Last morning and a 06.15 start with tea and back to the dam. On our early drive down the woody track a goshawk became the flight leader, gliding before us just below eye level for a furlong then soaring to its tree. Notably recorded were Crossopteryx febrifuga, Erythroxylum zambesiacum, Ximenia americana (and a learned member seeking a park bench) and was it really Tacazzea apiculata?

Having eventually extracted Tom and Anthon from the forest the tree people returned to a vast brunch at 10.00 hrs.
Right there in the garden must be mentioned Baphia massaiensis, Schinziophyton rautanenii, Maytenus heterophylla, and Xeroderris stuhlmannii. My total was 91 species but I guess Anon has more up his sleeve. Big thanks to Tom.

-Eric McNair.

 

BIVINIA JALBERTII

Bivinia jalbertii. Photo: Maureen Silva Jones. Source: Flora of Zimbabwe

One of the very few Zimbabwean trees considered Endangered (the highest of the IUCN threat categories) by Hiram Wild and Tom Muller in a list they made in 1979, is MUTUPUTUPU, the local name for Bivinia jalbertii (sometimes called Calantica jalbertii). This very interesting tree in the Flacourtiaceae family is restricted to a few areas exposed to dry-season mist and drizzle (guti) in the ill-defined Limpopo escarpment region of Chivi, Masvingo and Chipinge Districts.
The genus Bivinia (which has not been sunk under Calantica despite recent suggestions to the contrary) consists of eight species in Madagascar, only one of which occurs on mainland Africa. Bivinia jalbertii Tul., apparently described in 1857 from Madagascar is also found in moist forests near the Kenya and Tanzania coasts, and in the Chimoio area of central Mozambique in “rocky areas”. Unlike many species of the drier evergreen kloof forests in rocky hills at lower altitudes (e.g. Warburgia salutaris), it is not found in South Africa. The interest in Bivinia is not just in its present rarity, but mostly in its potential as a good indigenous construction timber. The trunk is remarkably slender, straight and tall (reportedly up to 30m), producing high quality poles much sought after for rafters.
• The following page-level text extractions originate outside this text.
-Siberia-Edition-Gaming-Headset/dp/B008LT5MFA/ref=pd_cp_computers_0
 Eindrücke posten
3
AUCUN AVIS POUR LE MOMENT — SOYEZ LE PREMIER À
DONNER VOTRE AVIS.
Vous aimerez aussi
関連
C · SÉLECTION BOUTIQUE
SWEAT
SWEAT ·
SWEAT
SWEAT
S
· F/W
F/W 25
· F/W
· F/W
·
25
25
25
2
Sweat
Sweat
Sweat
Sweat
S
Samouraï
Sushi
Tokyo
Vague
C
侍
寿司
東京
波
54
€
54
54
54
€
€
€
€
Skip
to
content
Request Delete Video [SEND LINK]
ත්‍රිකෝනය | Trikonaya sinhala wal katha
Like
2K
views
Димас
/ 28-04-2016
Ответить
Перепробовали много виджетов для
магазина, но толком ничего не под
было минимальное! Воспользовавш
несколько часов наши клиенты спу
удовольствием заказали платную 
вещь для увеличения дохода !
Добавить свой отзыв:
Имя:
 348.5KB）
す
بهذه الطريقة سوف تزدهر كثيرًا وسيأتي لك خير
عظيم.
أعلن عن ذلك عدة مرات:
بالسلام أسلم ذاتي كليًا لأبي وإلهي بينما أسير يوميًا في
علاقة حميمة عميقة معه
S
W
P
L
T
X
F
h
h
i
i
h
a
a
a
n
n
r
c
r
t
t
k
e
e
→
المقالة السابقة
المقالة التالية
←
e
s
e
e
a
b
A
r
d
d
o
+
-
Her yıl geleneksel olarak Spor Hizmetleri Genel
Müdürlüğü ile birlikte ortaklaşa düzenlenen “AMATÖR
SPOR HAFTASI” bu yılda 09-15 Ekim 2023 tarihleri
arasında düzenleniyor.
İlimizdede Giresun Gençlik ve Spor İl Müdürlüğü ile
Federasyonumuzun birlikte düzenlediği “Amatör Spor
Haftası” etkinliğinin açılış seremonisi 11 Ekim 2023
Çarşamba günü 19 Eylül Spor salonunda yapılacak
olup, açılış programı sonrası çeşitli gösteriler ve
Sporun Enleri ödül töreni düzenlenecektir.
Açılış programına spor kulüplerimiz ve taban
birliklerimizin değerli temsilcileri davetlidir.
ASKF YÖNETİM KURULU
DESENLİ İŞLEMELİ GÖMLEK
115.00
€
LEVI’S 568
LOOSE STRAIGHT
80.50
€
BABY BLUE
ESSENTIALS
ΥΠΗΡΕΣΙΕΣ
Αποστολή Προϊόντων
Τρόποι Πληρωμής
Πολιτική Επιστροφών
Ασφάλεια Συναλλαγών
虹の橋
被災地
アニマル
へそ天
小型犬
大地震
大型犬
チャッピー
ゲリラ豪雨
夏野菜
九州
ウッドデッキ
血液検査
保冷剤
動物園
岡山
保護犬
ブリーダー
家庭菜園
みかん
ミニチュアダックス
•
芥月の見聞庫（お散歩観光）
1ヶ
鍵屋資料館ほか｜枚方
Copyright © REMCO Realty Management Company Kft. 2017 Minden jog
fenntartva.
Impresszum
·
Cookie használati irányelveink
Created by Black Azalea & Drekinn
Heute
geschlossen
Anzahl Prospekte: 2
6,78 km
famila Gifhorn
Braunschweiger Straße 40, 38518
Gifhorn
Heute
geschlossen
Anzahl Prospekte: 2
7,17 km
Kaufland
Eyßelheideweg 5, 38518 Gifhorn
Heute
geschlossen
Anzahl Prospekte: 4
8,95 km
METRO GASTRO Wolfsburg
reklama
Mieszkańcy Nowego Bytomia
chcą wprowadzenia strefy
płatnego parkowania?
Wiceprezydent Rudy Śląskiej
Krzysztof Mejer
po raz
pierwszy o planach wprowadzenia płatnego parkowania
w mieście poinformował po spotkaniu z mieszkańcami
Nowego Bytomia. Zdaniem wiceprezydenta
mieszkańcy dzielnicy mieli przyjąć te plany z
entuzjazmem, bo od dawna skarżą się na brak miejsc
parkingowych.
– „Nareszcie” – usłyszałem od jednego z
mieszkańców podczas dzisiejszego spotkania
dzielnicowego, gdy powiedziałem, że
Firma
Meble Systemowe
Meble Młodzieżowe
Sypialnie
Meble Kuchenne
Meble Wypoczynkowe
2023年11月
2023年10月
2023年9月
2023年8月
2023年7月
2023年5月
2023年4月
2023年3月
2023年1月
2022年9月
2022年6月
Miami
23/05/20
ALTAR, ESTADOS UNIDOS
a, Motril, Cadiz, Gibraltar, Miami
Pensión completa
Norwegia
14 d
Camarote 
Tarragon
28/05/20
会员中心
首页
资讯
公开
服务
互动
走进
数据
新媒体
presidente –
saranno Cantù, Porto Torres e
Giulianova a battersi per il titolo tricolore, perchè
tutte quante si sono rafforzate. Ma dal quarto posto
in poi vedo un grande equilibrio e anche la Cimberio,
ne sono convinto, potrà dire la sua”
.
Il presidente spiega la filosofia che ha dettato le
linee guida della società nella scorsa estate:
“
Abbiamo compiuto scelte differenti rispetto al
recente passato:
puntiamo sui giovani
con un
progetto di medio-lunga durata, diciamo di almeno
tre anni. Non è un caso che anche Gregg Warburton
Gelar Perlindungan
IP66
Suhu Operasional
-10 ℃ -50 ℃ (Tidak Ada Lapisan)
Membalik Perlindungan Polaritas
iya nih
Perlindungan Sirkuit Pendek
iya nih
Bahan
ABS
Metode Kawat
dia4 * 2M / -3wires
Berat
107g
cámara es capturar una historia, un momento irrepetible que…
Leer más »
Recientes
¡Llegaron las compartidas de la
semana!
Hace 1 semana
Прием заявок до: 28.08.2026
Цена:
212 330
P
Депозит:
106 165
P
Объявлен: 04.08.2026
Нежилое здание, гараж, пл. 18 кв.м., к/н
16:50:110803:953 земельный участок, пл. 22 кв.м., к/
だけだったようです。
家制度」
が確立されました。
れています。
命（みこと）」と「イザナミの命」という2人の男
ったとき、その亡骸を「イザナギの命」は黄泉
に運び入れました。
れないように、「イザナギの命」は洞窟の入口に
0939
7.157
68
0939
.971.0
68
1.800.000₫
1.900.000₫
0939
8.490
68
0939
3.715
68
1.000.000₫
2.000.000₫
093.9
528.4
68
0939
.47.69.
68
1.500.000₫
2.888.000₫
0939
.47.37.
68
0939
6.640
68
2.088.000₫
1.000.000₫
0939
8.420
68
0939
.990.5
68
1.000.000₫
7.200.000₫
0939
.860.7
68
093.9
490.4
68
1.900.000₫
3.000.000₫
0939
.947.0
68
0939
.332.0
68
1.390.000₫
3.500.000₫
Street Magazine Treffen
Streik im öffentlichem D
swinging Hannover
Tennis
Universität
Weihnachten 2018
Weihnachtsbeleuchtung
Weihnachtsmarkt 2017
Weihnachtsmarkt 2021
It is also borer-proof and at least somewhat termite-resistant. This has led to it being heavily exploited in the Nyoni Hills above Ngundu Halt in Chivi District, its best-known locality.
Reports from Tom Muller at the Botanical Gardens in Harare suggest that the species is moderately fast-growing but somewhat frost-sensitive. It can flower after 10 years, and makes an interesting garden subject. The experiences of Alan Sparrow and others, growing Bivinia in gardens and on farms in Bulawayo and Chiredzi, show a similar story – a species easy to germinate and establish, quite fast growing, able to coppice and without any real cultivation problems. Quite a nice tree to have around, in fact.

The fear of over-exploitation of a species with a very restricted distribution was probably the motivation behind the proclamation of the Nyoni Hills indigenous Forest Reserve in 1941 under the Tribal Trust Land Forest Produce Act (reaffirmed by Government Notice No.484 of 1959 under the Native Reserves Forest Produce Act), which prohibited cutting of any tree in this 784.5 ha area, except under permit. This protection did not seem to have the desired effect, perhaps owing to the great difficulties in enforcing such regulations and the lack of suitable construction timber in the surrounding areas, and trees were still being cut in the late 1970’s. Trevor Gordon reported in 1970 that he did not see any regeneration, and only few mature trees remained.

It was in the mid-1970s that efforts were made to establish Bivinia in plantations – in modern parlance, ex situ conservation. Seed was collected from a wooded ravine in the south-eastern part of the Nyoni Hills near Headman Gororo’s kraal by “Tackie” Bannermann, the Agricultural Officer for Victoria Province, and around 100 nursery-raised seedlings were planted out in the small-scale Banga irrigation scheme to the north in 1977. Alan Sparrow and others collected seed from the same locality in 1978, and the following season seedlings (about 60-80cm high) were distributed to the Lowveld Agricultural Research Station at Chiredzi, Hippo Valley Estates and Triangle Sugar Estates. The plants at Hippo Valley soon died, but those at Chiredzi and Triangle established and grew well (albeit under good conditions and with irrigation), averaging 1.5m height growth per annum over the following few years. A small number of seedlings were also “reintroduced into the wild” in a suitable wooded ravine in what was then Zimbabwe National Park (now Great Zimbabwe Ruins) not far away. It is not known if they still survive.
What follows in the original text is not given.